• **Activity**: Each line below containing the word "dance" needs to be shown.

[Extracted page text data]
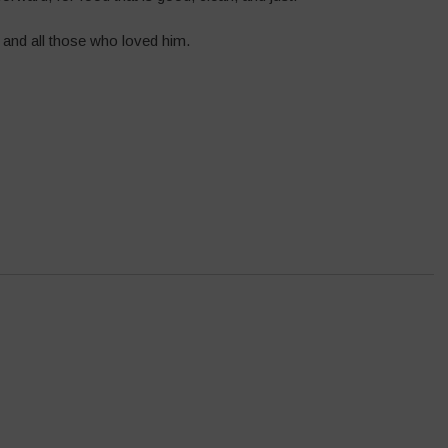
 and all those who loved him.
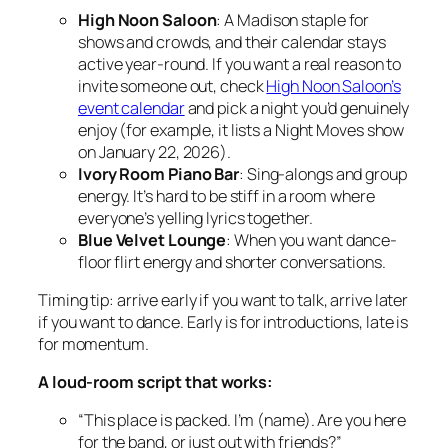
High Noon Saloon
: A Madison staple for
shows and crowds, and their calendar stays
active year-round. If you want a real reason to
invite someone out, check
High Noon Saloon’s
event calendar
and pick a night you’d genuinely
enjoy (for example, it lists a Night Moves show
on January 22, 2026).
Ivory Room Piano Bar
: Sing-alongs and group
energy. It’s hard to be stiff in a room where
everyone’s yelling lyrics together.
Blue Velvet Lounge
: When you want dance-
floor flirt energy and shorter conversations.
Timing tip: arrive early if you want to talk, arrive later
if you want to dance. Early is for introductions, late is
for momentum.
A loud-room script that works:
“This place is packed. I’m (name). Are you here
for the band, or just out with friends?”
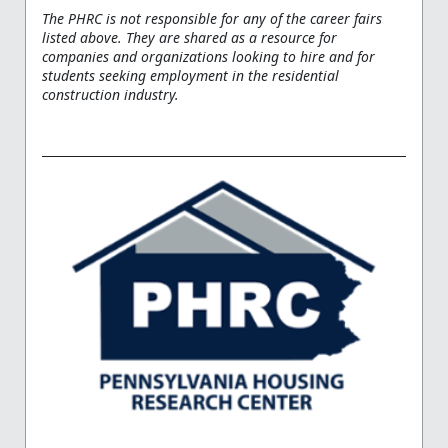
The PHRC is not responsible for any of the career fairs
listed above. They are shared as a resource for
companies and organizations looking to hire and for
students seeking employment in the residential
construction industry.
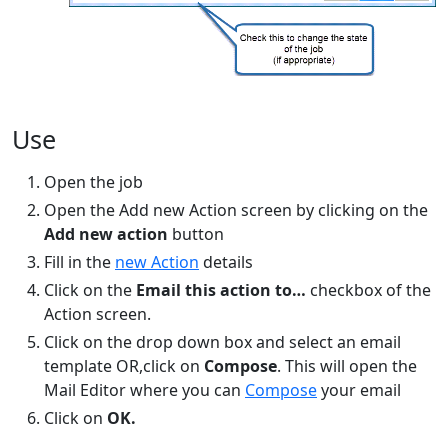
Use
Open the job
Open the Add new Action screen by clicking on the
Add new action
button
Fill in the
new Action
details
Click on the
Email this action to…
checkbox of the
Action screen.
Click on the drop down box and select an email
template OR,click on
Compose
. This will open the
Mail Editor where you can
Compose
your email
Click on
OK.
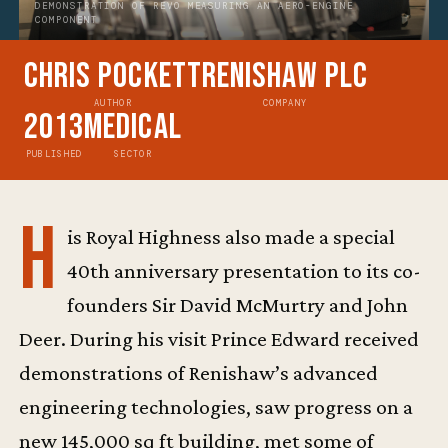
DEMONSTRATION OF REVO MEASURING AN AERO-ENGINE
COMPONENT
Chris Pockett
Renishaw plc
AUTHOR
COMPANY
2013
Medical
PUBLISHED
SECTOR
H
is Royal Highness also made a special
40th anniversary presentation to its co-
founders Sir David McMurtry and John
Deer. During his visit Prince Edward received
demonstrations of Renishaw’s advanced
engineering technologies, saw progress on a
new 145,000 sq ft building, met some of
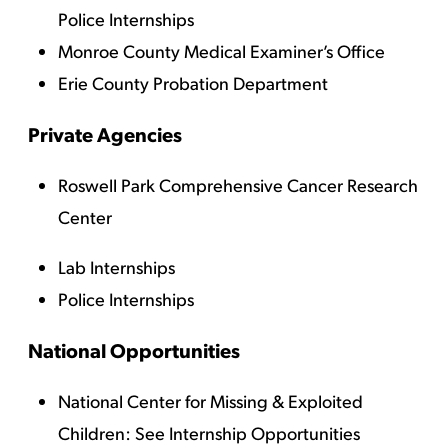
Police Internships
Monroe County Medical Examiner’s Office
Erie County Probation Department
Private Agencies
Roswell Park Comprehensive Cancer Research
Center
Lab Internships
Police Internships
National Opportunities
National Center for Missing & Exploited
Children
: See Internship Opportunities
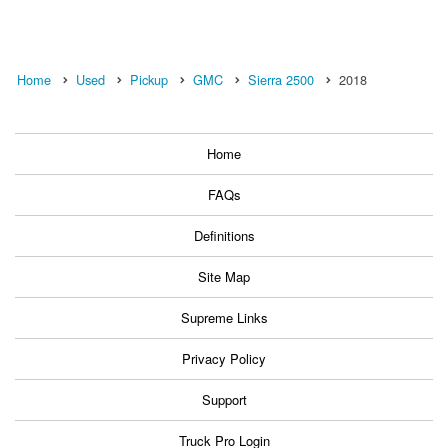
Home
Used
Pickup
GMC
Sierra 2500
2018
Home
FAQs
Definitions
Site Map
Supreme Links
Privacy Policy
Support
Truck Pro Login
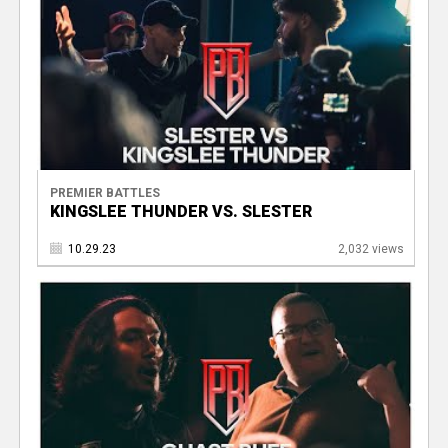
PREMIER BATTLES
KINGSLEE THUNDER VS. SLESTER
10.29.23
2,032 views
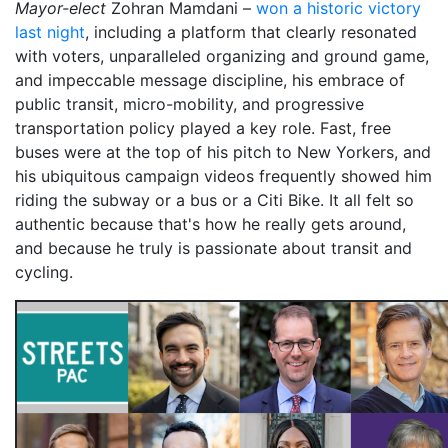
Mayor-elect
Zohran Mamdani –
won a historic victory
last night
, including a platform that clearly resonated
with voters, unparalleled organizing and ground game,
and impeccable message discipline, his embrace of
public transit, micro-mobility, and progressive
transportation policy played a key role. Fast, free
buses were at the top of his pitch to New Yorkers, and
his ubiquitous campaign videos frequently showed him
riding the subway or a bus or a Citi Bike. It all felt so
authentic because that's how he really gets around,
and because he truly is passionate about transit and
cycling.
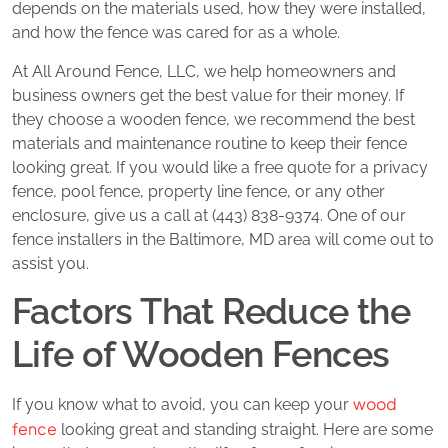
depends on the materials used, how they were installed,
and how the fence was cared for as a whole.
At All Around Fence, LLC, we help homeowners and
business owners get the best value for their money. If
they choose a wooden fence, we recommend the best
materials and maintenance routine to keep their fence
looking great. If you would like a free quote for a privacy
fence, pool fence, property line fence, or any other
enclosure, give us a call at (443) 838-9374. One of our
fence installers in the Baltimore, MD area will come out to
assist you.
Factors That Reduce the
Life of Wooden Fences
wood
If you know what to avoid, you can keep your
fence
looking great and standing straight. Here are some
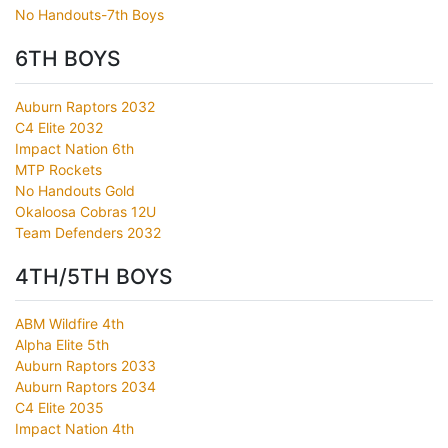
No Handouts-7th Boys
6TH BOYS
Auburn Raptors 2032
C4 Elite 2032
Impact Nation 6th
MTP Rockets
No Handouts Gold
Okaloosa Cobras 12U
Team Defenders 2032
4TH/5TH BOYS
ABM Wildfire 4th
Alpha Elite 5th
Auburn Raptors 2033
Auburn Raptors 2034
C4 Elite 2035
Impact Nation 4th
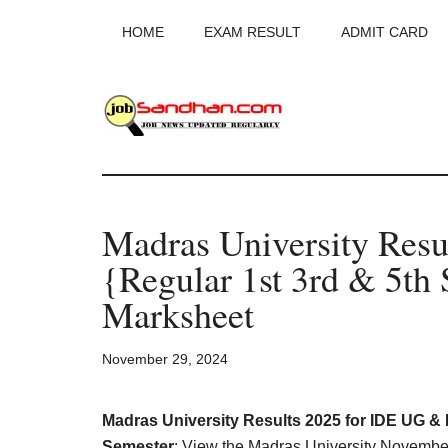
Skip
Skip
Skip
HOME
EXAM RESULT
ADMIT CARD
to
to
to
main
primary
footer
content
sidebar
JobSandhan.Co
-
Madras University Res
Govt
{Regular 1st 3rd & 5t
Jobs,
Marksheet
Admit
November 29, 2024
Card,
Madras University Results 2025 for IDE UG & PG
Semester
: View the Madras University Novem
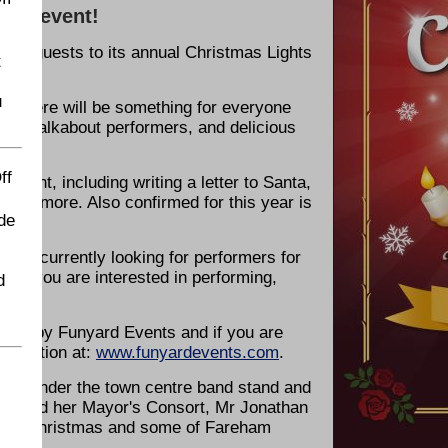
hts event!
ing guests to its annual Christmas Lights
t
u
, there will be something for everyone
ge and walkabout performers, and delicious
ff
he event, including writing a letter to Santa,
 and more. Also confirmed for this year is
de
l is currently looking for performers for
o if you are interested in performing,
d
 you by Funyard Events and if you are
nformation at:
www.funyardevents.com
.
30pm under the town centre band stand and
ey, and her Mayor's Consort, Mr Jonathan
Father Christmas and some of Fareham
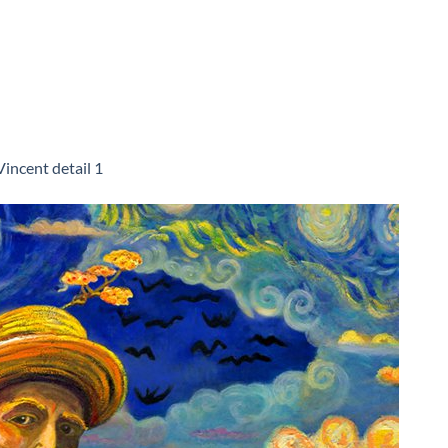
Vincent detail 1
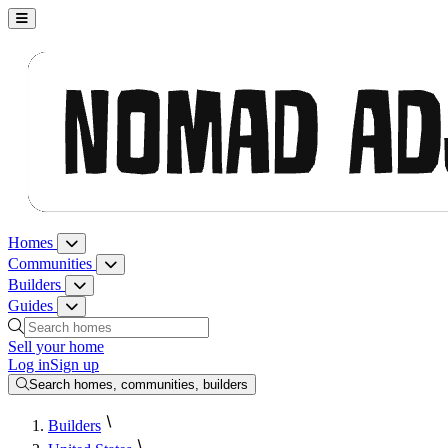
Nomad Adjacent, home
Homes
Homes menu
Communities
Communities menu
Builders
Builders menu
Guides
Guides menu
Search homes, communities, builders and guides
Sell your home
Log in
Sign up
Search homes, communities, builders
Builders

* * *

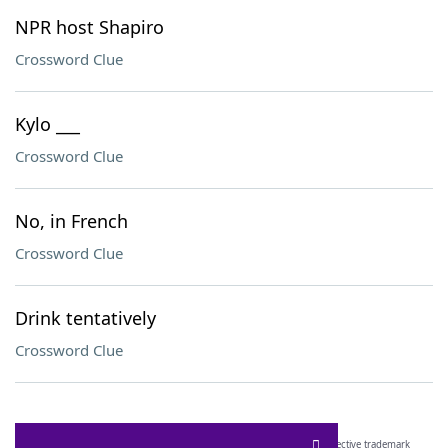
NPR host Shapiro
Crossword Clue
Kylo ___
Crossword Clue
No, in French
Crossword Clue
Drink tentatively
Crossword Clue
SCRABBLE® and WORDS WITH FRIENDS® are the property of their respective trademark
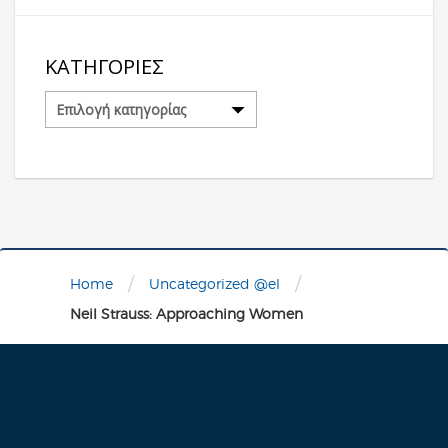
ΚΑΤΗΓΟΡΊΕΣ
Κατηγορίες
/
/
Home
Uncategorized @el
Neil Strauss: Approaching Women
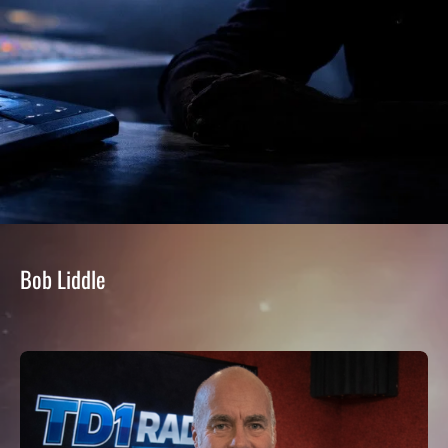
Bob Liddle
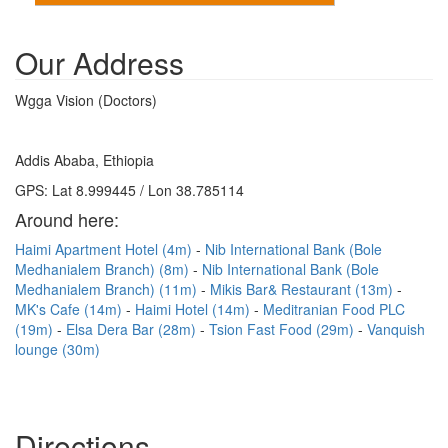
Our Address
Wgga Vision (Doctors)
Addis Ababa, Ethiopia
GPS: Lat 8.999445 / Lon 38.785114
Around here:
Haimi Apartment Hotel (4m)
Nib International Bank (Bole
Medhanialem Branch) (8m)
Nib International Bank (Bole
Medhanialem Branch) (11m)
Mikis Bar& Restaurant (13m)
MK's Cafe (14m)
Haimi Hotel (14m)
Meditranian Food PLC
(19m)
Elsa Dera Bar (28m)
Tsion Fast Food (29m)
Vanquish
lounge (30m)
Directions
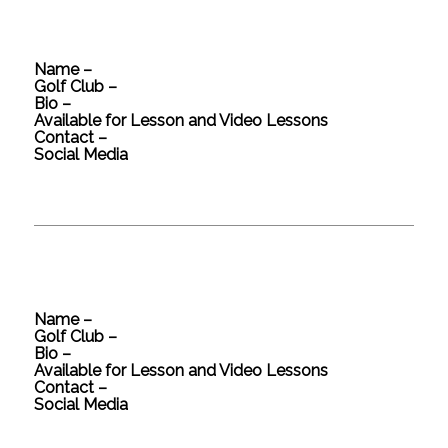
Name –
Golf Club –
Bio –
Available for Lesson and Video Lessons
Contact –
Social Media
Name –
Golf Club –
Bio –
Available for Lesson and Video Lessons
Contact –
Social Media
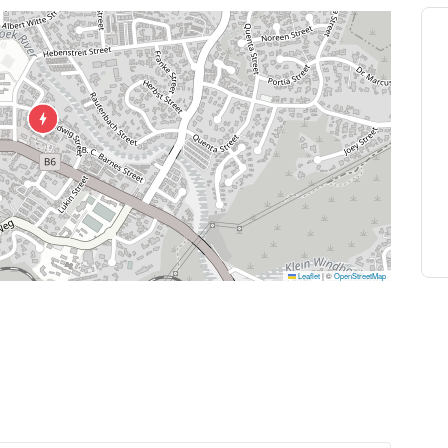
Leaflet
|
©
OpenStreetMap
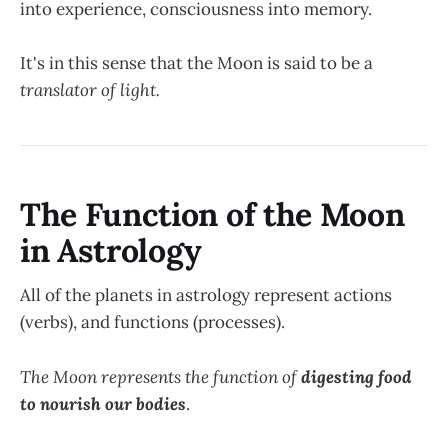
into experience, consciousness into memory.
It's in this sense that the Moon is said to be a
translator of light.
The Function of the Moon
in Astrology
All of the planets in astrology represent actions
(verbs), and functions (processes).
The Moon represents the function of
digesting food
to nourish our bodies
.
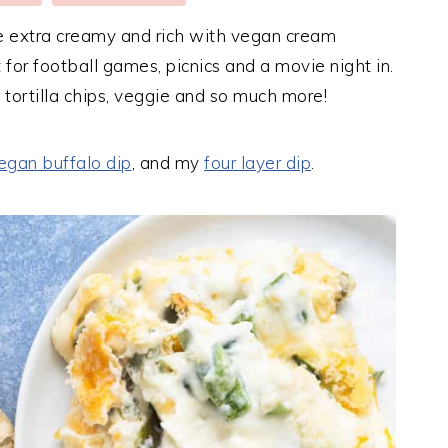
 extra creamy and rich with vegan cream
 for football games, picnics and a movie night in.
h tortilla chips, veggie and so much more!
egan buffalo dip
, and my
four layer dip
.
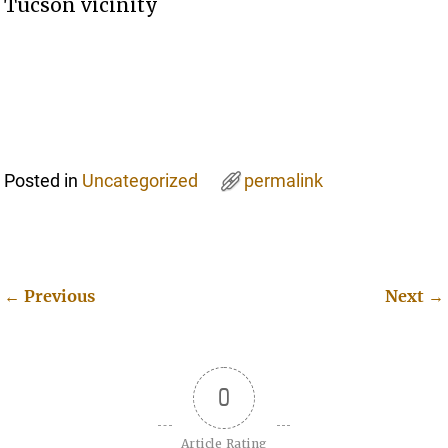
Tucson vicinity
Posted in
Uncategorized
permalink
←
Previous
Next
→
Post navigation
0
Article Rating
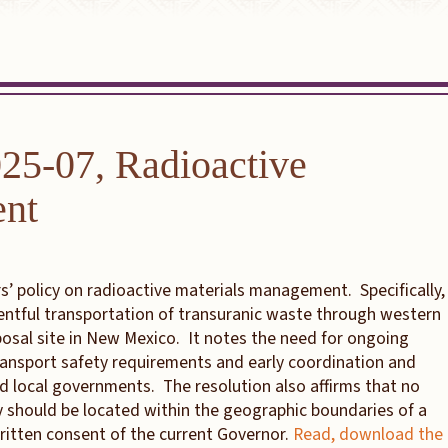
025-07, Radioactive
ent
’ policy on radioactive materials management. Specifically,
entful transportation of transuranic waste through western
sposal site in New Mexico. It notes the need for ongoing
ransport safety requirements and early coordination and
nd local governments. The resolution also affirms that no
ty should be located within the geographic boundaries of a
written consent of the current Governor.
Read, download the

...

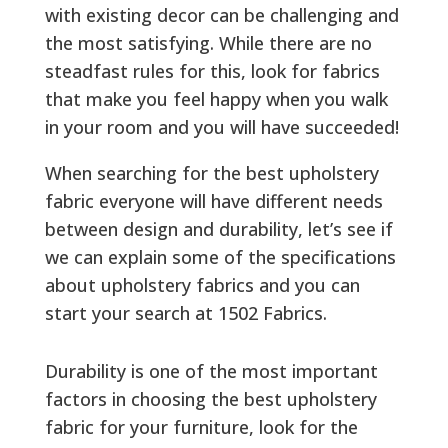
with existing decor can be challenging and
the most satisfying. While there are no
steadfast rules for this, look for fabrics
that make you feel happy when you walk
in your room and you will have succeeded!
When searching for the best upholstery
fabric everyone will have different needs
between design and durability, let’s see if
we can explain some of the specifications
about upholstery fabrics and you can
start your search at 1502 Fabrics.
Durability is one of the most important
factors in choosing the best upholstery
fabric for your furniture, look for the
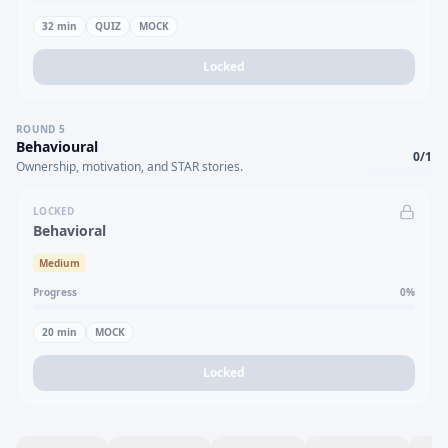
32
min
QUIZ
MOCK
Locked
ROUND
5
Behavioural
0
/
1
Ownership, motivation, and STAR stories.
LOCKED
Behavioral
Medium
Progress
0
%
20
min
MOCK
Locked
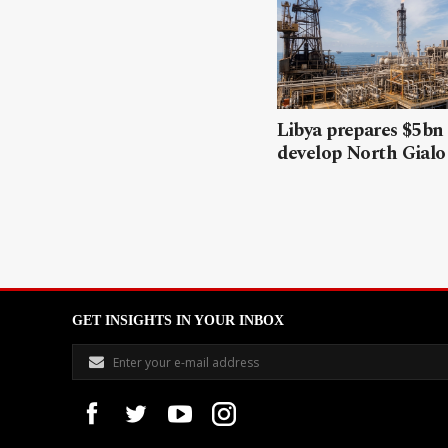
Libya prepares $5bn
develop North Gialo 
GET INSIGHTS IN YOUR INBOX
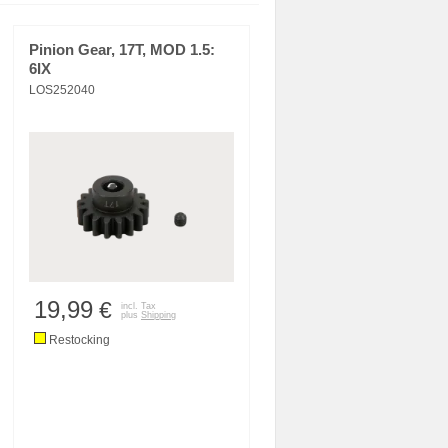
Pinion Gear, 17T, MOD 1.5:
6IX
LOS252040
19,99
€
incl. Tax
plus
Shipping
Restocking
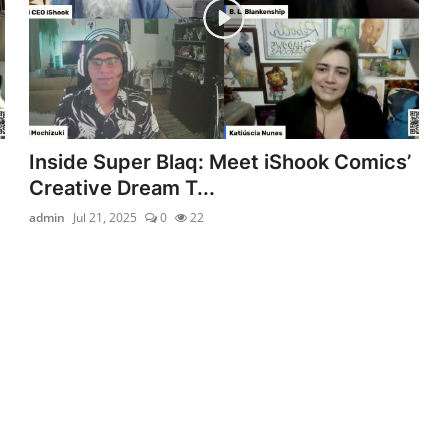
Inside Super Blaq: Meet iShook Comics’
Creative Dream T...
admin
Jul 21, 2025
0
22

• **Problem solution**:
: When you want dance-
if you want to dance. Early is for introductions, late is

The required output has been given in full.